За длинный срок разлуки с Прохором черкес мало изменился. Та же прямая, плечистая фигура, тот же горбатый нос, втянутые щеки, бородища с проседью. На голове красная, из кумача, чалма. Одет он в обыкновенный серенький пиджак, перетянут ремнем из сыромятины, за ремнем — два кинжала. Черкесу шестьдесят четыре года, но он принадлежит к тем людям, которым написано на роду гулять на свете по крайней мере сто двадцать лет.
В Прохоре два естества — разумное и умное, в Прохоре было два чувства. Одно естество бодрствовало, другое — воспринимало жизнь как сновиденье.
— Здравствуй, Прошка! Здравствуй, кунак! — И черкес соскочил с коня.
Прислушиваясь дремотным ухом, как дитя к любимой сказке матери, к родному, прозвучавшему из глубин далекой юности голосу черкеса, Прохор крикнул запальчиво:
— Развяжи мне руки, чертов сын!

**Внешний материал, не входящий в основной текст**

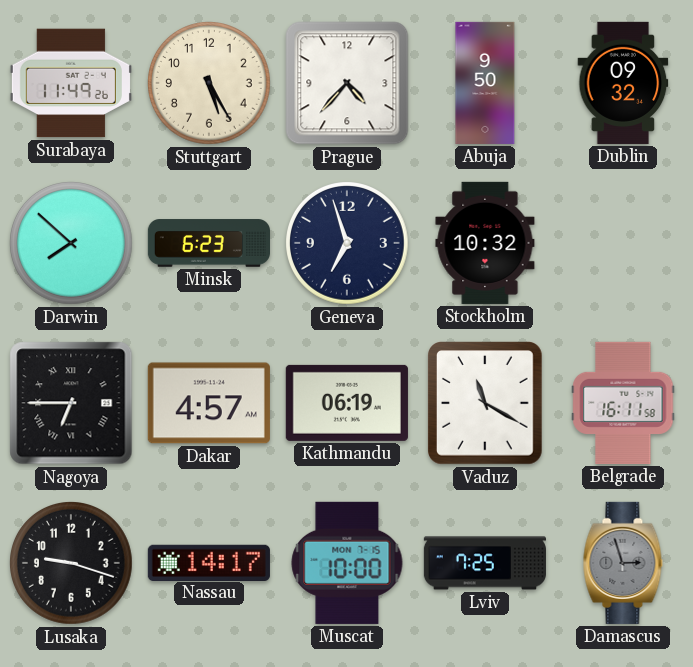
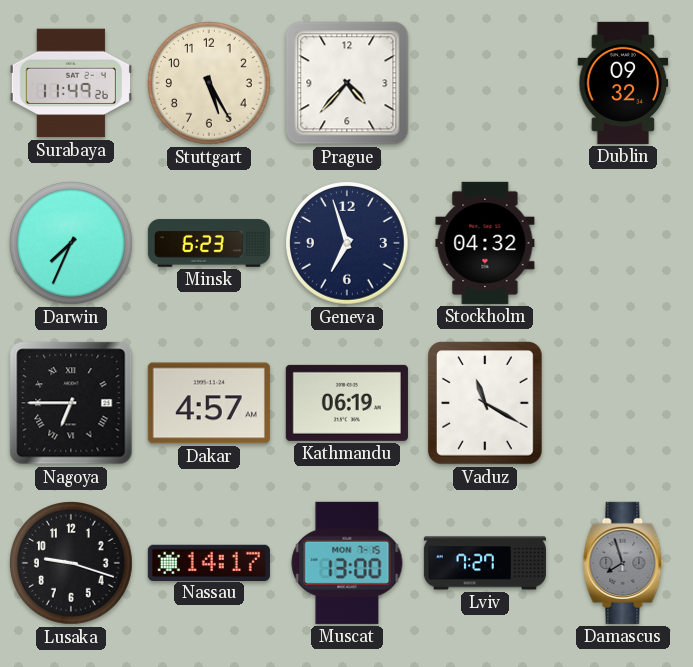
Abuja: 9:50 -> none
Darwin: 7:52 -> 7:34
Stockholm: 10:32 -> 04:32
Belgrade: 16:11 -> none
Muscat: 10:00 -> 13:00
Lviv: 7:25 -> 7:27
Damascus: 2:57 -> 7:57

Разве забыл, кто я?! Черкес моргнул своим, — два бородача, с бельмом и криворотый, быстро освободили Прохора. Тупо озираясь, Прохор выхватил пузырек с кокаином и сильными дозами зарядил обе ноздри.
— Я не боюсь тебя. Я на тебя плюю. Ты будешь большой дурак, если убьешь меня. У меня с собой нет денег. И ты ничем не воспользуешься.
Ибрагим стоял у костра подбоченившись, пристально вглядывался в лицо Прохора, жутко молчал. Прохор пересел на валежину, подальше, в тень.
— У меня в кибитке походный телефон. Чрез полчаса здесь будут две сотни казаков.
— Твой казак, твой справник — худой ишаки… Ха-ха!.. Адна пустяк, — потряхивая головой, поводя плечами, гортанно выкрикивал черкес. — Больно дешево ценишь мой башка… Ха ха!.. Тыща рублей… Клади больше, кунак…
— Отпусти меня по добру, получишь десять тысяч. Иди ко мне служить. Беру тебя со всей шайкой твоей. Будешь охранять предприятия.
— Служить? Цх… К тебе?!
— Да. Ко мне. Я тебя сделаю начальником…
— Ты? Меня? Цволочь… Малчишка… Рот черкеса взнуздался голозубой гримасой, глаза мстительно ожесточились.
— Ежели я есть убивец Анфис, убирайся к черту задаром! Твоя деньга не надо мне. Живи! Ежели твоя убил Анфис, я тебя разорву на двух частей, все равно как волк барана. Цх…
Прохор побагровел, хотел вцепиться в хрящеватое горло черкеса, но.., в его вялом сознании мелькнуло: «Ведь это ж сон». Он жалостно заморгал глазами, как в детстве, и смягчившимся голосом быстро, словно в бреду, заговорил:
— Ты мне худа не сделаешь, Ибрагим. Помнишь, Ибрагим, как мы плыли с тобой по Угрюм-реке? Тогда ты любил меня, Ибрагим. И я тебя любил тогда. Ты был мне в то время родной. Я никого так сильно не любил, как тебя любил.
Прохор глубоко передохнул. В широко открытых глазах Ибрагима затеплился огонек. Казалось, еще момент — и черкес кинется на грудь когда-то любимого им джигита Прошки, все простит ему.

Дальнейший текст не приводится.